The Global Burden of Disease Study also estimates that the next 25 years will be a defining period for Botswana as the number of diabetes cases are expected to grow exponentially. There are three main types of diabetes being Type 1 diabetes, Type 2 diabetes, and gestational diabetes. Type 2 diabetes also called type 2 diabetes mellitus is the most common type in Botswana and mainly occurs in adults between the 20 to 79 age range and is characterised by high levels of sugar in the blood.
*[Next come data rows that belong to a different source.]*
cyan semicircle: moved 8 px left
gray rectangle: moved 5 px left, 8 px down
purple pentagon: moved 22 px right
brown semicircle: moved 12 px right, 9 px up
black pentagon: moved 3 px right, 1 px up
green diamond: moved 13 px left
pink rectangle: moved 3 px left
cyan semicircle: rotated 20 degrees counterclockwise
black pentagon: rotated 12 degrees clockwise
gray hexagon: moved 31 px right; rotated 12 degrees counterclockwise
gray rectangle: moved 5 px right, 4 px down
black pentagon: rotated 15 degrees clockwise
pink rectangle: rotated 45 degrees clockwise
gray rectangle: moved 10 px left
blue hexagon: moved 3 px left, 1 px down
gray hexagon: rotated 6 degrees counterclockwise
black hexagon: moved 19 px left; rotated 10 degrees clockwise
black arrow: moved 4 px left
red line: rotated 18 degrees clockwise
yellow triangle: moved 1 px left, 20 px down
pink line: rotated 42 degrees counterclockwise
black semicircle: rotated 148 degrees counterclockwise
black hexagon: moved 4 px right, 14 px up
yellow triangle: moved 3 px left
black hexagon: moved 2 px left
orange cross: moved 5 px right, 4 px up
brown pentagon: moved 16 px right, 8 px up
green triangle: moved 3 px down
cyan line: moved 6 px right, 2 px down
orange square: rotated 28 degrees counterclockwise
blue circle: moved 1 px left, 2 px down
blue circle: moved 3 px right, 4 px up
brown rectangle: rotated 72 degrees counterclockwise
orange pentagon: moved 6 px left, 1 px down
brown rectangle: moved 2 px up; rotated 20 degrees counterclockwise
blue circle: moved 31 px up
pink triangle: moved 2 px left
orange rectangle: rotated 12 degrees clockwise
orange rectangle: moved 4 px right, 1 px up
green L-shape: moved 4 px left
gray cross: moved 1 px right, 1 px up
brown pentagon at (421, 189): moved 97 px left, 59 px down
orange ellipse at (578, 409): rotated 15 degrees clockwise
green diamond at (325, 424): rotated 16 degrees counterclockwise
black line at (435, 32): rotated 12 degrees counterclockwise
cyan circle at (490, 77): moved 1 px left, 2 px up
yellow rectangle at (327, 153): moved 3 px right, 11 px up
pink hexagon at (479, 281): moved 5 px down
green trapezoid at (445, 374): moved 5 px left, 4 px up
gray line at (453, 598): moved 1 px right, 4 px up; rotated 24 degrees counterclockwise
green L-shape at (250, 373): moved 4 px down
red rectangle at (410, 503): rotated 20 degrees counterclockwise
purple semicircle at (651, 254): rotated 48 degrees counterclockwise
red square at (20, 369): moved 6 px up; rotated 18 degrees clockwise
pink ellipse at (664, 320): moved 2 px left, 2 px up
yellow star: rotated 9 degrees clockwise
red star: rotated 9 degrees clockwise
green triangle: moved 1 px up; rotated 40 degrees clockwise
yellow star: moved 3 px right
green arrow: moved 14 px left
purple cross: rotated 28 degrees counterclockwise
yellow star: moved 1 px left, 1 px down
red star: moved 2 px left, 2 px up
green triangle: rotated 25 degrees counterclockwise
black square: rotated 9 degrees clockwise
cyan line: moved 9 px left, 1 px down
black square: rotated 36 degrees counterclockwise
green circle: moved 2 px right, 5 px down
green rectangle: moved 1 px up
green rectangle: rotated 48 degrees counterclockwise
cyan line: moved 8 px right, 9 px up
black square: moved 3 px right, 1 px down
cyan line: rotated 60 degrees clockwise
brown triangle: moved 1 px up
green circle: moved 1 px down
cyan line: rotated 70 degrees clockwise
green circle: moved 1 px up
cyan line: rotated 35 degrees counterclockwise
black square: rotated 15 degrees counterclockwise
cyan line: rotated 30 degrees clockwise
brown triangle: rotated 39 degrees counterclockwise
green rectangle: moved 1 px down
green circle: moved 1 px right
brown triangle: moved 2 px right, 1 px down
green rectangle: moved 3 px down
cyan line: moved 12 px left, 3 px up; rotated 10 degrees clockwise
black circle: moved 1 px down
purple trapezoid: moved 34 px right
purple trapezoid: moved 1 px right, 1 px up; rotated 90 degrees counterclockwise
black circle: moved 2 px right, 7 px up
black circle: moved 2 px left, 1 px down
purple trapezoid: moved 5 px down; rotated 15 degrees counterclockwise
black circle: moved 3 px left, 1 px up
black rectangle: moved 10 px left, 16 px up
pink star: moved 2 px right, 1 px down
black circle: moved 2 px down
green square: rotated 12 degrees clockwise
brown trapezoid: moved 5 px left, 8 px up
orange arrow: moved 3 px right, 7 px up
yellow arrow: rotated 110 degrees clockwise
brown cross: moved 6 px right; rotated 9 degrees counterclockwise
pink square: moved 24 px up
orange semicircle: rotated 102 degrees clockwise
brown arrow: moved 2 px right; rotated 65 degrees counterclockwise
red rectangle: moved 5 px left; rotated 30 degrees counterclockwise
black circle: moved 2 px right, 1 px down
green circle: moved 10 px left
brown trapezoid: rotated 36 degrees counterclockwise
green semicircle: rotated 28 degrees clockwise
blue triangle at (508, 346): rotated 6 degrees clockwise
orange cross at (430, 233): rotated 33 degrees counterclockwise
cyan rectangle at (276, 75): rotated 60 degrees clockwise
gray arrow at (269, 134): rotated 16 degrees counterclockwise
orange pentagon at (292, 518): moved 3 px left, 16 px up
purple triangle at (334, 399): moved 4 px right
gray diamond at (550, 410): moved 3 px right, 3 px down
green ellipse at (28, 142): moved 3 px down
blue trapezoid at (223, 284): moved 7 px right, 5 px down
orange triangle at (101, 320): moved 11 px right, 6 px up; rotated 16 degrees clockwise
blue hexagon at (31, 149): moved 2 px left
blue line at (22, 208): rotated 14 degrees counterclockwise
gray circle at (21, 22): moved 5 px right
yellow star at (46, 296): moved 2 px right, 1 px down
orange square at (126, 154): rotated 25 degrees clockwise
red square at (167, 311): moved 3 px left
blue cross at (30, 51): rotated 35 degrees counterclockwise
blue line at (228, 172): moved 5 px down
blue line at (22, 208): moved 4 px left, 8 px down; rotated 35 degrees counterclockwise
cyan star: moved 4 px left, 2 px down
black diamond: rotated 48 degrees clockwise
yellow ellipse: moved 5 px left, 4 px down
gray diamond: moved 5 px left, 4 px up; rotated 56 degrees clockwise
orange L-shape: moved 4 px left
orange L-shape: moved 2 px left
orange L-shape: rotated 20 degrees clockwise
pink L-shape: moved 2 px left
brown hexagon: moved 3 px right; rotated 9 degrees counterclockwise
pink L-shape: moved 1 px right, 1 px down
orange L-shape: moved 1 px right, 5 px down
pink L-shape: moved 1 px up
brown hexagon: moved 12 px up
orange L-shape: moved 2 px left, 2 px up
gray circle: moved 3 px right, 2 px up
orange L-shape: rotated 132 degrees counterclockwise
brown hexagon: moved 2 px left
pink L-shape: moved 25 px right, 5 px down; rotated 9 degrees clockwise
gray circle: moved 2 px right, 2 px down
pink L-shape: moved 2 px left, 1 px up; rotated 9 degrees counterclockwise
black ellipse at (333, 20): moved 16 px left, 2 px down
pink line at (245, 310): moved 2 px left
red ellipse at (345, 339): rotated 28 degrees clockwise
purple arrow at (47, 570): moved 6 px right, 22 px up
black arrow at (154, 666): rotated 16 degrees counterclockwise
In 2019, the World Health Organisation (WHO) which is the specialised agency of the United Nations responsible for international public health stated that 6% (approximately 138 000 people) of the population in Botswana had diabetes. “A healthy diet, regular physical activity, maintaining a normal body weight and avoiding tobacco use are ways to prevent or delay the onset of type 2 diabetes,” says WHO. This might prove to be a challenge in Botswana as the rising prevalence of diabetes is linked to the increase in obesity and other lifestyle changes such as poor eating habits and lack of physical activity. WHO estimates that almost 25% of the population in Botswana is categorised as physically inactive.
Currently the world has nine NCD targets to be achieved by the year 2025 some of which include decreasing tobacco use by a third, reducing physical inactivity by ten per cent as well as reduction of alcohol use and salt intake. On average, people diagnosed with diabetes have medical expenditures approximately two and half times higher than what expenditures would be in the absence of diabetes.Diabetes can be treated and its consequences avoided or delayed with diet, physical activity, medication and regular screening and treatment for complications.